*Work instruction*
Report the lines of the data below that contain the string "Ihnen".
==================================================
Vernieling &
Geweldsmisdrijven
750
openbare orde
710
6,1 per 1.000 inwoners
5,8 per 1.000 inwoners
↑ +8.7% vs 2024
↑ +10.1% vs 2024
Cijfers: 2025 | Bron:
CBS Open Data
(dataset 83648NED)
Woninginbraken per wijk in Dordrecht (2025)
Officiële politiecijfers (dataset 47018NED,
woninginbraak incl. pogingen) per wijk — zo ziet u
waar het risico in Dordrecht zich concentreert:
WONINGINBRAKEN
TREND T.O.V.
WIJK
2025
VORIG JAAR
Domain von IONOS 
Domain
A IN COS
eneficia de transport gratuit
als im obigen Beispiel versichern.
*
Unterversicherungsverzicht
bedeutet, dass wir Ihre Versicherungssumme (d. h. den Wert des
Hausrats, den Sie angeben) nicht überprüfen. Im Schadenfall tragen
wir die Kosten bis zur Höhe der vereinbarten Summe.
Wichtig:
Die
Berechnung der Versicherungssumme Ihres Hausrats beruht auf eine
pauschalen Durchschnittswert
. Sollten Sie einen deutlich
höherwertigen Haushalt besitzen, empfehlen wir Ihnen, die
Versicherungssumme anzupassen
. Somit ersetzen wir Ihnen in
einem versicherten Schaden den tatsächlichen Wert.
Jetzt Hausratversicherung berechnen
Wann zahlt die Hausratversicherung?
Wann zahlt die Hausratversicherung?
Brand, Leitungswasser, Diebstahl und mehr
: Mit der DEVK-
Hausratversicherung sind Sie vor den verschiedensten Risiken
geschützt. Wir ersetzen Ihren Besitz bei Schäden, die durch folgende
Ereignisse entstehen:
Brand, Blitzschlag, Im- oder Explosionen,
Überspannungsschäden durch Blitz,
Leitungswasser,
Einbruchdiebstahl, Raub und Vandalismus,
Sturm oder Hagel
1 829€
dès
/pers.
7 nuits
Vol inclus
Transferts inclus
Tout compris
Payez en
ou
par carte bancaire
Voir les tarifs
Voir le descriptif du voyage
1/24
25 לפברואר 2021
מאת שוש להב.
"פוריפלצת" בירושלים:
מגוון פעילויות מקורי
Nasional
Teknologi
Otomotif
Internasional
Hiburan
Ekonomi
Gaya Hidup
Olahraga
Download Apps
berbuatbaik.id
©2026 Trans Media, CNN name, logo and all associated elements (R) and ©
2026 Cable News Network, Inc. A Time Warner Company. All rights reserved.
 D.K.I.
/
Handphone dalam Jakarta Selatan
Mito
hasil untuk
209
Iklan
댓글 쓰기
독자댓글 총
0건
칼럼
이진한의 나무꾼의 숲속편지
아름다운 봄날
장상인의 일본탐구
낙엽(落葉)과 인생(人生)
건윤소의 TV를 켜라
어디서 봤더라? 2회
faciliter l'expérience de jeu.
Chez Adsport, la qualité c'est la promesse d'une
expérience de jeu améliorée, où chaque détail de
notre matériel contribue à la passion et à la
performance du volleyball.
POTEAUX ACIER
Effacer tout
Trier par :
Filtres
==================================================
*Answer space*
höherwertigen Haushalt besitzen, empfehlen wir Ihnen, die
. Somit ersetzen wir Ihnen in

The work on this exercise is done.